Listed entries -
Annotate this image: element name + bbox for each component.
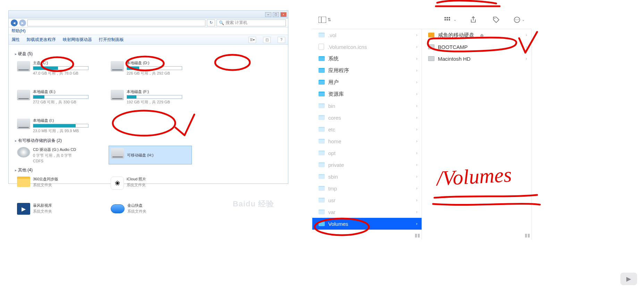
chevron-right-icon: › xyxy=(416,162,417,167)
removable-h[interactable]: 可移动磁盘 (H:) xyxy=(109,146,192,164)
drive-f[interactable]: 本地磁盘 (F:) 192 GB 可用，共 229 GB xyxy=(109,88,192,106)
item-label: iCloud 照片 xyxy=(127,177,146,182)
folder-icon xyxy=(319,115,325,120)
drive-icon xyxy=(111,148,124,159)
more-button[interactable]: ⌄ xyxy=(513,15,525,25)
finder-item[interactable]: sbin› xyxy=(312,171,422,182)
storm-icon: ▶ xyxy=(17,203,30,215)
drive-sub: 226 GB 可用，共 292 GB xyxy=(127,71,182,76)
item-sub: 系统文件夹 xyxy=(127,182,146,188)
item-sub: 系统文件夹 xyxy=(33,182,58,188)
toolbar: 属性 卸载或更改程序 映射网络驱动器 打开控制面板 ☰▾ ◫ ? xyxy=(9,35,288,45)
finder-item[interactable]: opt› xyxy=(312,147,422,159)
minimize-button[interactable]: – xyxy=(265,12,271,17)
folder-icon xyxy=(319,68,325,73)
search-input[interactable]: 🔍搜索 计算机 xyxy=(217,19,286,26)
finder-item[interactable]: bin› xyxy=(312,100,422,112)
finder-item[interactable]: home› xyxy=(312,135,422,147)
other-storm[interactable]: ▶ 暴风影视库系统文件夹 xyxy=(15,202,98,216)
chevron-right-icon: › xyxy=(416,103,417,108)
pip-button[interactable]: ▶ xyxy=(620,273,637,285)
item-label: 咸鱼的移动硬盘 xyxy=(438,32,474,39)
drive-sub: 0 字节 可用，共 0 字节 xyxy=(33,153,76,158)
forward-button[interactable]: ► xyxy=(19,19,26,26)
group-disks[interactable]: 硬盘 (5) xyxy=(15,51,282,57)
chevron-right-icon: › xyxy=(416,186,417,191)
item-label: 应用程序 xyxy=(328,67,349,74)
help-icon[interactable]: ? xyxy=(278,37,285,43)
content-area: 硬盘 (5) 主盘 (C:) 47.0 GB 可用，共 78.0 GB 本地磁盘… xyxy=(9,45,288,220)
drive-sub: 23.0 MB 可用，共 99.9 MB xyxy=(33,128,88,134)
refresh-button[interactable]: ↻ xyxy=(207,19,215,26)
finder-item[interactable]: tmp› xyxy=(312,182,422,194)
close-button[interactable]: × xyxy=(280,12,287,17)
drive-i[interactable]: 本地磁盘 (I:) 23.0 MB 可用，共 99.9 MB xyxy=(15,117,98,135)
view-mode-button[interactable]: ☰▾ xyxy=(248,37,256,43)
finder-item[interactable]: var› xyxy=(312,206,422,218)
other-360[interactable]: 360云盘同步版系统文件夹 xyxy=(15,175,98,191)
finder-item[interactable]: 系统› xyxy=(312,53,422,65)
chevron-right-icon: › xyxy=(416,198,417,203)
share-button[interactable] xyxy=(467,15,480,25)
svg-rect-4 xyxy=(449,17,450,18)
view-mode-button[interactable]: ⌄ xyxy=(444,15,457,25)
item-label: .vol xyxy=(328,32,336,38)
cd-drive[interactable]: CD 驱动器 (G:) Audio CD 0 字节 可用，共 0 字节 CDFS xyxy=(15,146,98,164)
back-button[interactable]: ◄ xyxy=(11,19,18,26)
finder-column-1: .vol›.VolumeIcon.icns›系统›应用程序›用户›资源库›bin… xyxy=(312,29,422,239)
chevron-down-icon: ⌄ xyxy=(522,18,525,22)
finder-item[interactable]: 资源库› xyxy=(312,88,422,100)
finder-item[interactable]: BOOTCAMP› xyxy=(422,41,531,53)
svg-rect-2 xyxy=(444,17,446,18)
item-label: sbin xyxy=(328,174,338,180)
chevron-right-icon: › xyxy=(526,33,527,37)
other-kuaipan[interactable]: 金山快盘系统文件夹 xyxy=(109,202,192,216)
finder-column-2: 咸鱼的移动硬盘⏏›BOOTCAMP›Macintosh HD› xyxy=(422,29,532,239)
mac-toolbar: ⇅ ⌄ ⌄ xyxy=(312,10,532,29)
finder-item[interactable]: private› xyxy=(312,159,422,171)
finder-item[interactable]: 咸鱼的移动硬盘⏏› xyxy=(422,29,531,41)
other-icloud[interactable]: ❀ iCloud 照片系统文件夹 xyxy=(109,175,192,191)
folder-icon xyxy=(319,151,325,155)
toolbar-control-panel[interactable]: 打开控制面板 xyxy=(99,37,124,43)
drive-d[interactable]: 本地磁盘 (D:) 226 GB 可用，共 292 GB xyxy=(109,59,192,77)
finder-item[interactable]: Volumes› xyxy=(312,218,422,230)
toolbar-map-drive[interactable]: 映射网络驱动器 xyxy=(63,37,92,43)
item-label: Volumes xyxy=(328,221,348,227)
finder-item[interactable]: cores› xyxy=(312,112,422,123)
toolbar-uninstall[interactable]: 卸载或更改程序 xyxy=(27,37,56,43)
drive-sub: 47.0 GB 可用，共 78.0 GB xyxy=(33,71,88,76)
maximize-button[interactable]: □ xyxy=(273,12,279,17)
space-bar xyxy=(33,124,88,128)
finder-item[interactable]: etc› xyxy=(312,123,422,135)
drive-e[interactable]: 本地磁盘 (E:) 272 GB 可用，共 330 GB xyxy=(15,88,98,106)
drive-c[interactable]: 主盘 (C:) 47.0 GB 可用，共 78.0 GB xyxy=(15,59,98,77)
space-bar xyxy=(33,95,88,99)
space-bar xyxy=(33,66,88,70)
finder-item[interactable]: Macintosh HD› xyxy=(422,53,531,65)
item-label: 金山快盘 xyxy=(127,203,146,208)
group-other[interactable]: 其他 (4) xyxy=(15,167,282,173)
finder-item[interactable]: .VolumeIcon.icns› xyxy=(312,41,422,53)
space-bar xyxy=(127,95,182,99)
toolbar-properties[interactable]: 属性 xyxy=(11,37,20,43)
sidebar-toggle-button[interactable]: ⇅ xyxy=(319,15,331,25)
icloud-icon: ❀ xyxy=(111,177,124,190)
eject-icon[interactable]: ⏏ xyxy=(480,33,484,37)
finder-item[interactable]: 用户› xyxy=(312,76,422,88)
nav-bar: ◄ ► ↻ 🔍搜索 计算机 xyxy=(9,18,288,27)
help-menu[interactable]: 帮助(H) xyxy=(11,28,26,34)
item-label: 暴风影视库 xyxy=(33,203,52,208)
address-bar[interactable] xyxy=(27,19,205,26)
group-removable[interactable]: 有可移动存储的设备 (2) xyxy=(15,138,282,144)
svg-rect-7 xyxy=(449,19,450,20)
item-label: 资源库 xyxy=(328,91,344,97)
folder-icon xyxy=(319,162,325,167)
drive-label: 本地磁盘 (F:) xyxy=(127,89,182,94)
finder-item[interactable]: 应用程序› xyxy=(312,65,422,76)
preview-pane-button[interactable]: ◫ xyxy=(263,37,271,43)
svg-point-8 xyxy=(494,18,495,19)
finder-item[interactable]: usr› xyxy=(312,194,422,206)
tags-button[interactable] xyxy=(490,15,502,25)
finder-item[interactable]: .vol› xyxy=(312,29,422,41)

Task - From the data above, copy every line where "Macintosh" appears.

Task response -
finder-column-2: 咸鱼的移动硬盘⏏›BOOTCAMP›Macintosh HD› xyxy=(422,29,532,239)
finder-item[interactable]: Macintosh HD› xyxy=(422,53,531,65)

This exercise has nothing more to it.